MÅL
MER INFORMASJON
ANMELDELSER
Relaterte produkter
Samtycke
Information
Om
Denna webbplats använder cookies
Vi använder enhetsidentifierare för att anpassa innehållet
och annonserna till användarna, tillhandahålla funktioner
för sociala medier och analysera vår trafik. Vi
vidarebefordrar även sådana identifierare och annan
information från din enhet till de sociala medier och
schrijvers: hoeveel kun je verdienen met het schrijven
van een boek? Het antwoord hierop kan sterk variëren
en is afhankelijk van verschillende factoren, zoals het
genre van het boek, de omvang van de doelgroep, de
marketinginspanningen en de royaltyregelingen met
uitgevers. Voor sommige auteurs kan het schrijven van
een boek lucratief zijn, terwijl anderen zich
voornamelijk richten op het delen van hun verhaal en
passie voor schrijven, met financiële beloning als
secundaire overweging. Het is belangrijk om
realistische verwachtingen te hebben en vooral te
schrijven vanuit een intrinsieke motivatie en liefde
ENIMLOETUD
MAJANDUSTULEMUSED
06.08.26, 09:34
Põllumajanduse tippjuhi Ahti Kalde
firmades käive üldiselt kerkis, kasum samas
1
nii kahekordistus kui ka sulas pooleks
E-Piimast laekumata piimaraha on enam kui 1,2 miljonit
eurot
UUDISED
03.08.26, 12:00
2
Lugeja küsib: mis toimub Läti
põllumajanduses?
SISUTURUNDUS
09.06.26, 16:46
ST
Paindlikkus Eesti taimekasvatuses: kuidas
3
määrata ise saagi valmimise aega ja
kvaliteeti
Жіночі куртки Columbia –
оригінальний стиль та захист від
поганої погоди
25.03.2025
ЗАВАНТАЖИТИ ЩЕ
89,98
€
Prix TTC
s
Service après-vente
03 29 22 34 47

_Task directions_:
Would you output every line of the listing exactly as given?

_Answer space_:
MÅL
MER INFORMASJON
ANMELDELSER
Relaterte produkter
Samtycke
Information
Om
Denna webbplats använder cookies
Vi använder enhetsidentifierare för att anpassa innehållet
och annonserna till användarna, tillhandahålla funktioner
för sociala medier och analysera vår trafik. Vi
vidarebefordrar även sådana identifierare och annan
information från din enhet till de sociala medier och
schrijvers: hoeveel kun je verdienen met het schrijven
van een boek? Het antwoord hierop kan sterk variëren
en is afhankelijk van verschillende factoren, zoals het
genre van het boek, de omvang van de doelgroep, de
marketinginspanningen en de royaltyregelingen met
uitgevers. Voor sommige auteurs kan het schrijven van
een boek lucratief zijn, terwijl anderen zich
voornamelijk richten op het delen van hun verhaal en
passie voor schrijven, met financiële beloning als
secundaire overweging. Het is belangrijk om
realistische verwachtingen te hebben en vooral te
schrijven vanuit een intrinsieke motivatie en liefde
ENIMLOETUD
MAJANDUSTULEMUSED
06.08.26, 09:34
Põllumajanduse tippjuhi Ahti Kalde
firmades käive üldiselt kerkis, kasum samas
1
nii kahekordistus kui ka sulas pooleks
E-Piimast laekumata piimaraha on enam kui 1,2 miljonit
eurot
UUDISED
03.08.26, 12:00
2
Lugeja küsib: mis toimub Läti
põllumajanduses?
SISUTURUNDUS
09.06.26, 16:46
ST
Paindlikkus Eesti taimekasvatuses: kuidas
3
määrata ise saagi valmimise aega ja
kvaliteeti
Жіночі куртки Columbia –
оригінальний стиль та захист від
поганої погоди
25.03.2025
ЗАВАНТАЖИТИ ЩЕ
89,98
€
Prix TTC
s
Service après-vente
03 29 22 34 47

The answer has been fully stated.